TRGA Bolzano, 11.10.2018 n. 292
L’impresa ricorrente sostiene la doverosità dell’esclusione di altra impresa concorrente alla gara perché la garanzia provvisoria (art. 93 d.lgs. n. 50/2016) prodotta con la documentazione amministrativa sarebbe “priva dei requisiti minimi formali”. In particolare il documento prodotto, marcato come “duplicato” della garanzia provvisoria, sarebbe da considerare alla stregua di un fac simile perché privo di firma digitale in formato Pades “con conseguente effetto di non potere garantire la minima efficacia vincolante per le parti al suo contenuto negoziale”. Le firme in formato Cades, esterna al pdf, sarebbe “inidonea ad operare come firma negoziale”.
La garanzia in questione sarebbe pertanto nulla perché non presentata nelle forme prescritte dalla lex specialis sicché, a fronte “della carenza giuridica documentale essenziale” la stazione appaltante avrebbe dovuto disporre l’esclusione della concorrente.
Secondo il TAR è, invece risolutivo, nel senso dell’infondatezza della doglianza il rilievo per cui il dubbio suscitato dall’apposizione delle firme digitali dei contraenti esterne al duplicato digitale della garanzia provvisoria avrebbe determinato, semmai, l’attivazione del soccorso istruttorio (art. 83 d.lgs. n. 50/2016), come previsto dal disciplinare per il caso ben più grave in cui manchi il documento attestante la garanzia provvisoria.
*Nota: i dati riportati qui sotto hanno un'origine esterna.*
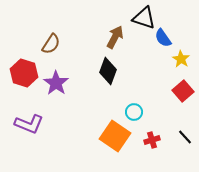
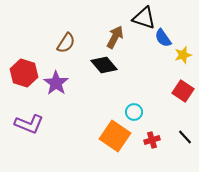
brown semicircle: moved 15 px right, 1 px up
yellow star: moved 2 px right, 4 px up; rotated 24 degrees clockwise
black diamond: moved 4 px left, 6 px up; rotated 60 degrees counterclockwise
red square: rotated 15 degrees counterclockwise
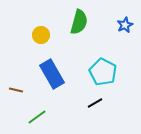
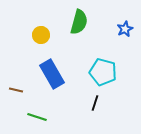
blue star: moved 4 px down
cyan pentagon: rotated 12 degrees counterclockwise
black line: rotated 42 degrees counterclockwise
green line: rotated 54 degrees clockwise
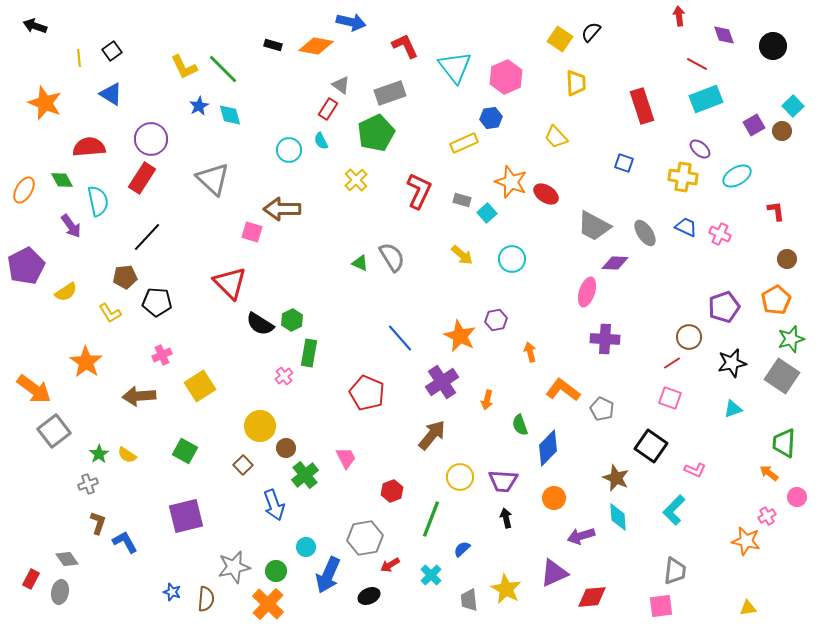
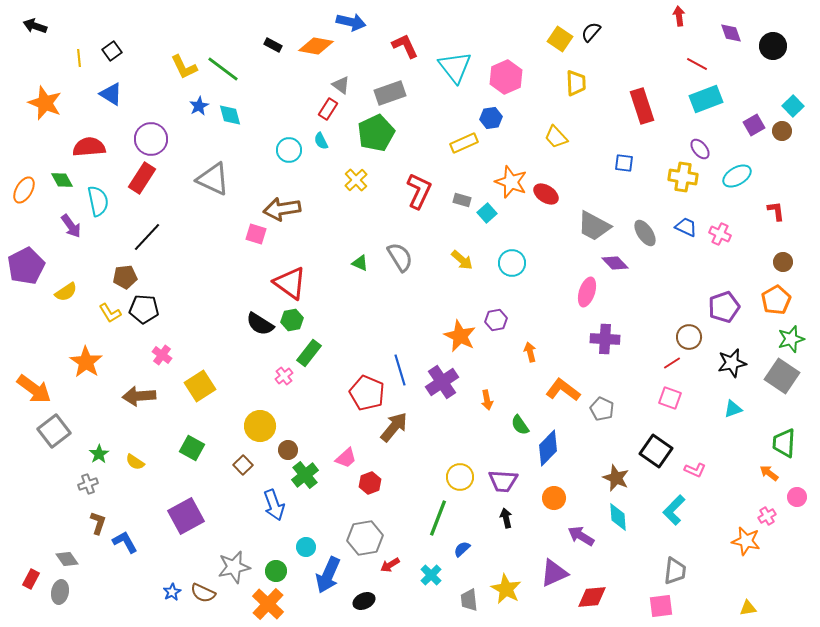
purple diamond at (724, 35): moved 7 px right, 2 px up
black rectangle at (273, 45): rotated 12 degrees clockwise
green line at (223, 69): rotated 8 degrees counterclockwise
purple ellipse at (700, 149): rotated 10 degrees clockwise
blue square at (624, 163): rotated 12 degrees counterclockwise
gray triangle at (213, 179): rotated 18 degrees counterclockwise
brown arrow at (282, 209): rotated 9 degrees counterclockwise
pink square at (252, 232): moved 4 px right, 2 px down
yellow arrow at (462, 255): moved 5 px down
gray semicircle at (392, 257): moved 8 px right
cyan circle at (512, 259): moved 4 px down
brown circle at (787, 259): moved 4 px left, 3 px down
purple diamond at (615, 263): rotated 44 degrees clockwise
red triangle at (230, 283): moved 60 px right; rotated 9 degrees counterclockwise
black pentagon at (157, 302): moved 13 px left, 7 px down
green hexagon at (292, 320): rotated 15 degrees clockwise
blue line at (400, 338): moved 32 px down; rotated 24 degrees clockwise
green rectangle at (309, 353): rotated 28 degrees clockwise
pink cross at (162, 355): rotated 30 degrees counterclockwise
orange arrow at (487, 400): rotated 24 degrees counterclockwise
green semicircle at (520, 425): rotated 15 degrees counterclockwise
brown arrow at (432, 435): moved 38 px left, 8 px up
black square at (651, 446): moved 5 px right, 5 px down
brown circle at (286, 448): moved 2 px right, 2 px down
green square at (185, 451): moved 7 px right, 3 px up
yellow semicircle at (127, 455): moved 8 px right, 7 px down
pink trapezoid at (346, 458): rotated 75 degrees clockwise
red hexagon at (392, 491): moved 22 px left, 8 px up
purple square at (186, 516): rotated 15 degrees counterclockwise
green line at (431, 519): moved 7 px right, 1 px up
purple arrow at (581, 536): rotated 48 degrees clockwise
blue star at (172, 592): rotated 24 degrees clockwise
black ellipse at (369, 596): moved 5 px left, 5 px down
brown semicircle at (206, 599): moved 3 px left, 6 px up; rotated 110 degrees clockwise
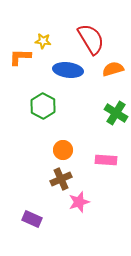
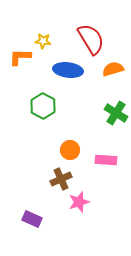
orange circle: moved 7 px right
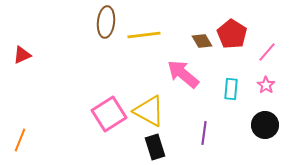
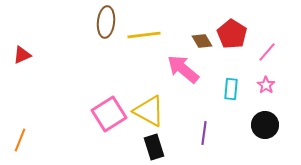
pink arrow: moved 5 px up
black rectangle: moved 1 px left
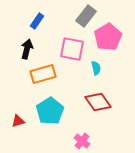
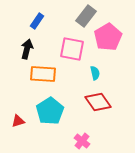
cyan semicircle: moved 1 px left, 5 px down
orange rectangle: rotated 20 degrees clockwise
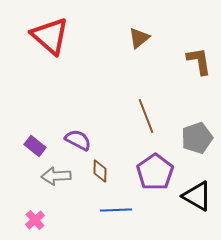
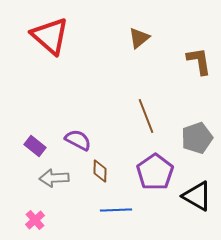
gray arrow: moved 2 px left, 2 px down
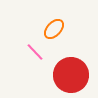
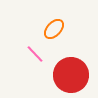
pink line: moved 2 px down
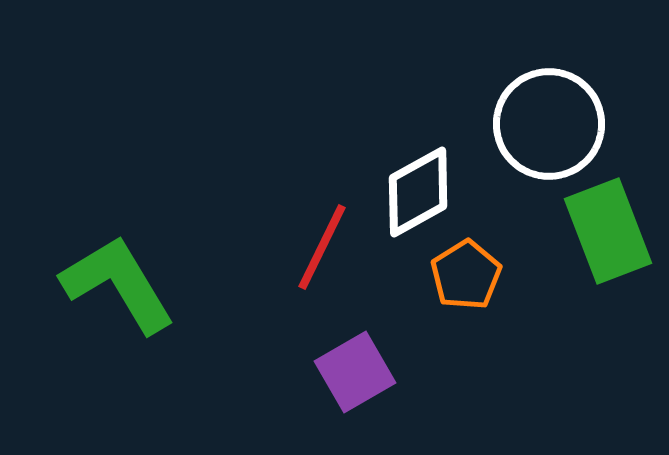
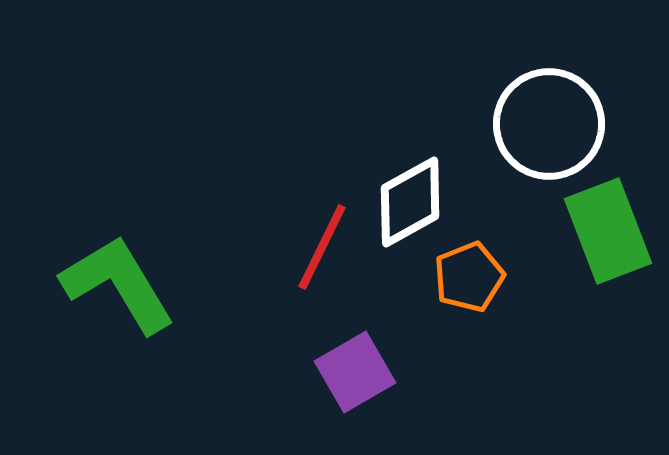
white diamond: moved 8 px left, 10 px down
orange pentagon: moved 3 px right, 2 px down; rotated 10 degrees clockwise
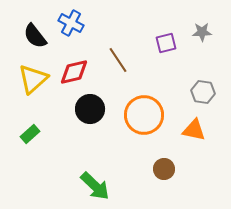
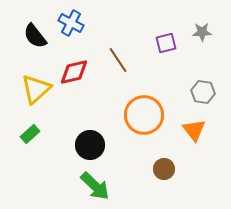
yellow triangle: moved 3 px right, 10 px down
black circle: moved 36 px down
orange triangle: rotated 40 degrees clockwise
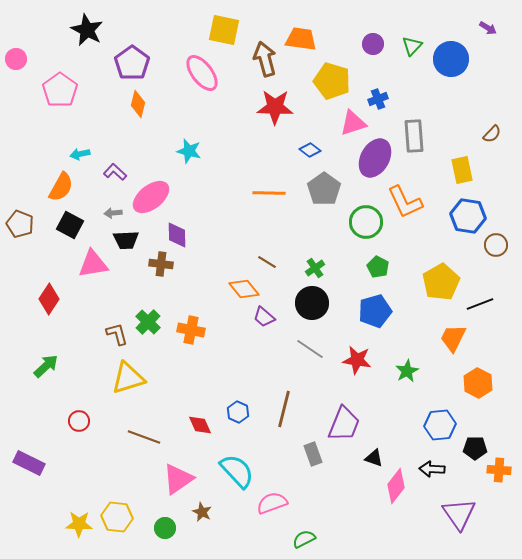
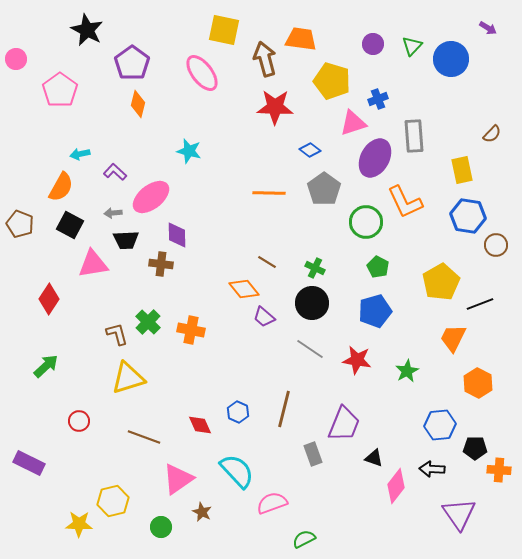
green cross at (315, 268): rotated 30 degrees counterclockwise
yellow hexagon at (117, 517): moved 4 px left, 16 px up; rotated 20 degrees counterclockwise
green circle at (165, 528): moved 4 px left, 1 px up
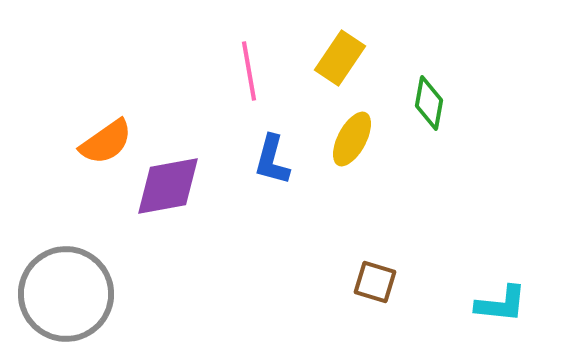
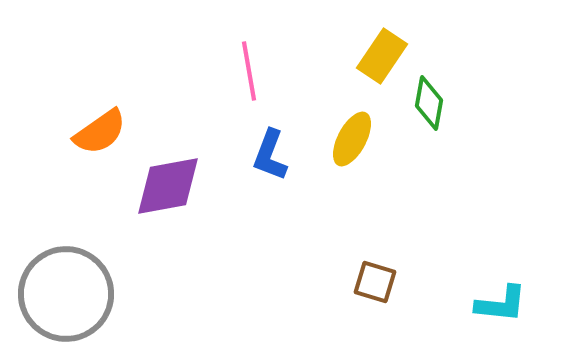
yellow rectangle: moved 42 px right, 2 px up
orange semicircle: moved 6 px left, 10 px up
blue L-shape: moved 2 px left, 5 px up; rotated 6 degrees clockwise
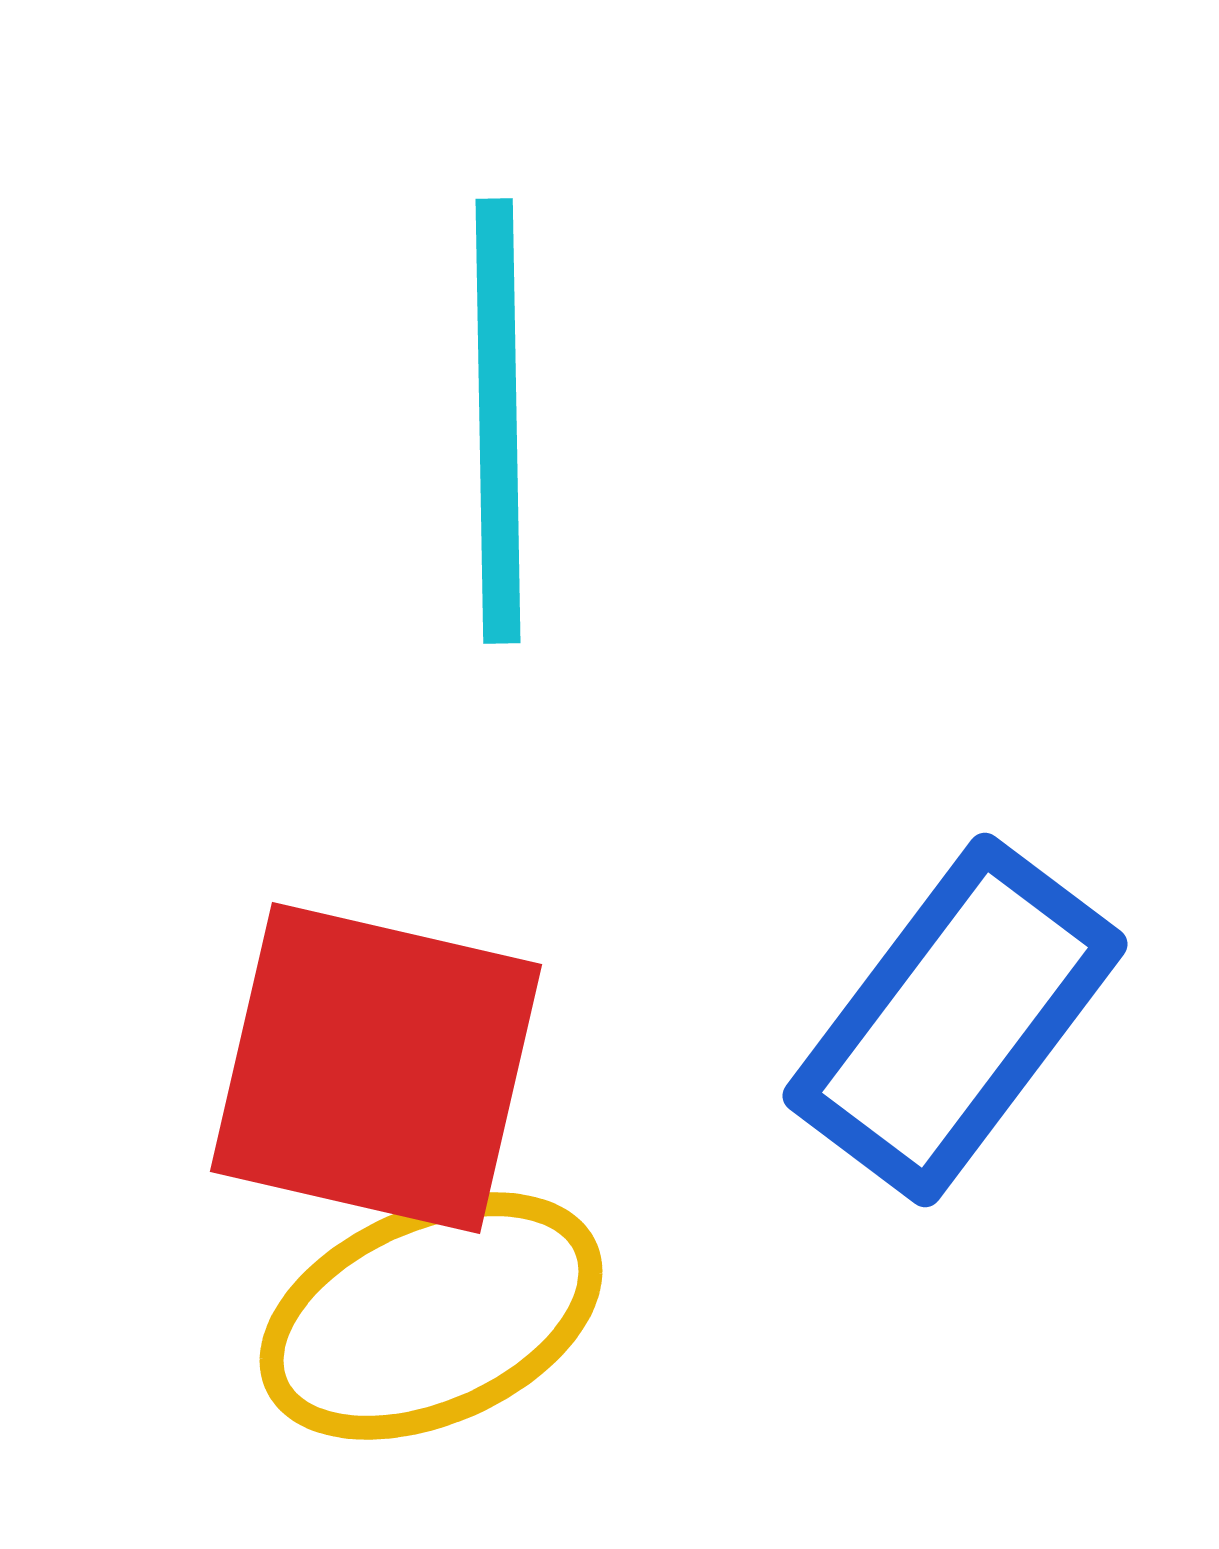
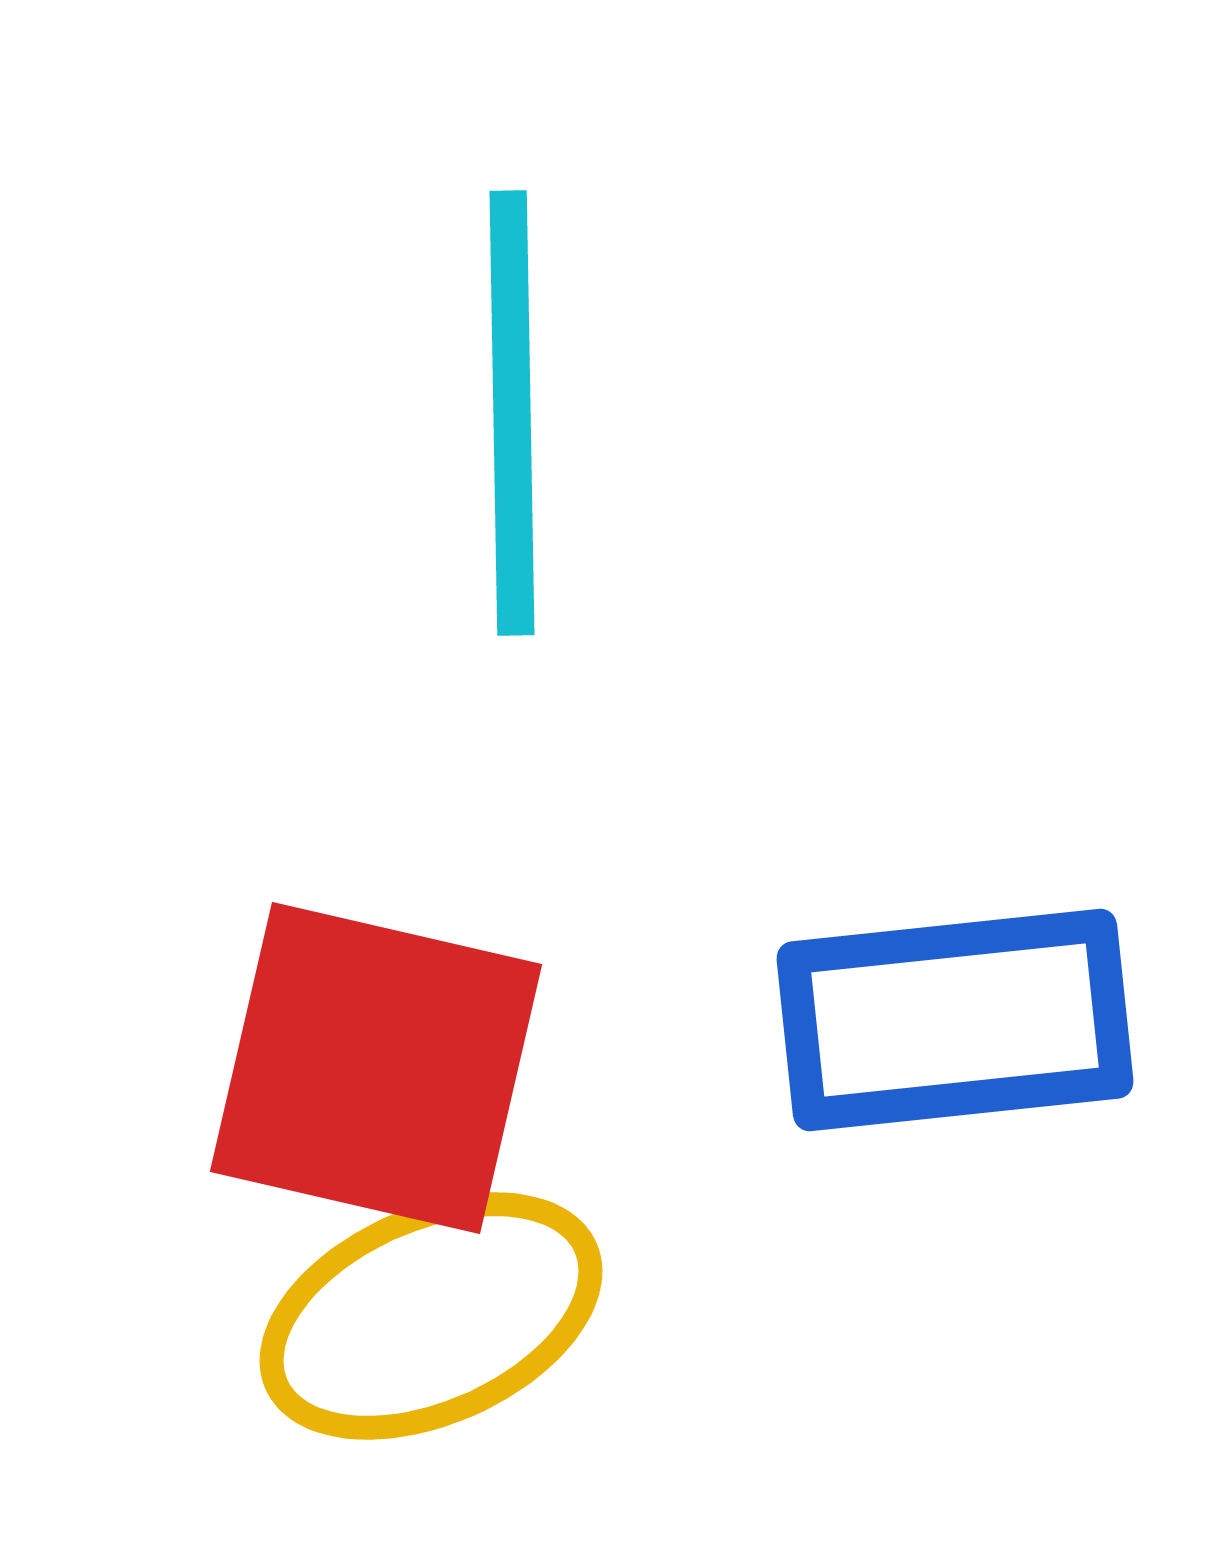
cyan line: moved 14 px right, 8 px up
blue rectangle: rotated 47 degrees clockwise
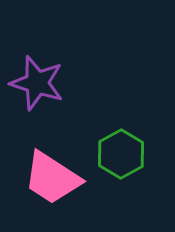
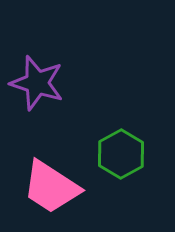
pink trapezoid: moved 1 px left, 9 px down
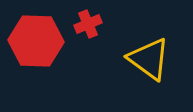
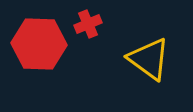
red hexagon: moved 3 px right, 3 px down
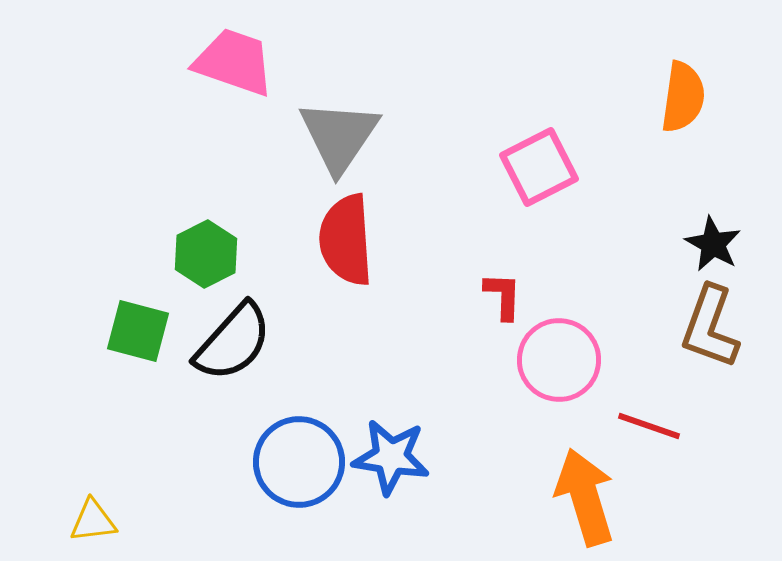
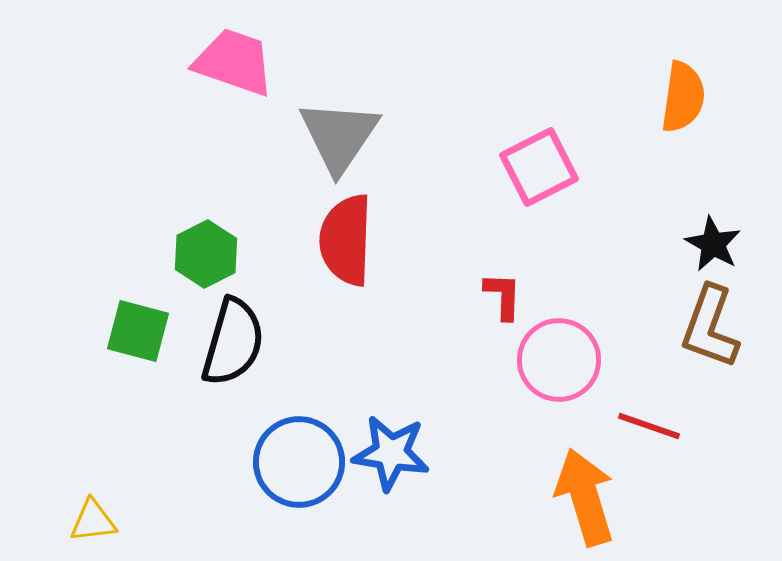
red semicircle: rotated 6 degrees clockwise
black semicircle: rotated 26 degrees counterclockwise
blue star: moved 4 px up
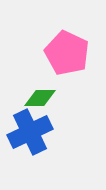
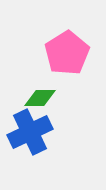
pink pentagon: rotated 15 degrees clockwise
Si rivela pertanto infondata l’argomentazione di parte ricorrente che configura la questione delle firme digitali esterne al documento comprovante la garanzia provvisoria come nullità della garanzia medesima, cui sarebbe da farsi conseguire l’esclusione dalla procedura competitiva.

Assenza di firma digitale in una dichiarazione sottoscritta sul cartaceo: va disposta l’esclusione ?

Deve ritenersi illegittima l’esclusione dalla gara basata sull’assenza della firma digitale in una dichiarazione comunque sottoscritta sul cartaceo, convertito in pdf, e corredata da documento di identità.
La firma digitale equivale alla firma autografa apposta su un documento cartaceo e, quindi, la sua funzione è garantire autenticità, integrità e validità di un atto.
Tanto chiarito, il documento privo di firma digitale – redatto in forma analogica ma comunque sottoscritto, corredato da copia della carta di identità e trasformato in pdf può ritenersi conforme al combinato disposto degli artt. 38, commi 1, 2, 47, comma 1, d.P.R. n. 445 del 2000 e 65, comma 1, lett. c), d.lgs. n. 82 del 2005.
Dalle prime disposizioni si inferisce il comprovato rispetto del regime giuridico in materia di autocertificazione, mentre la seconda norma menzionata – prevista nel codice dell’amministrazione digitale – consente l’inoltro per via telematica alle p.a. delle dichiarazioni se, in alternativa alla firma digitale, sono “… sottoscritte e presentate unitamente alla copia del documento di identità” (sul punto, TAR Catanzaro, 29.06.2018 n. 1291).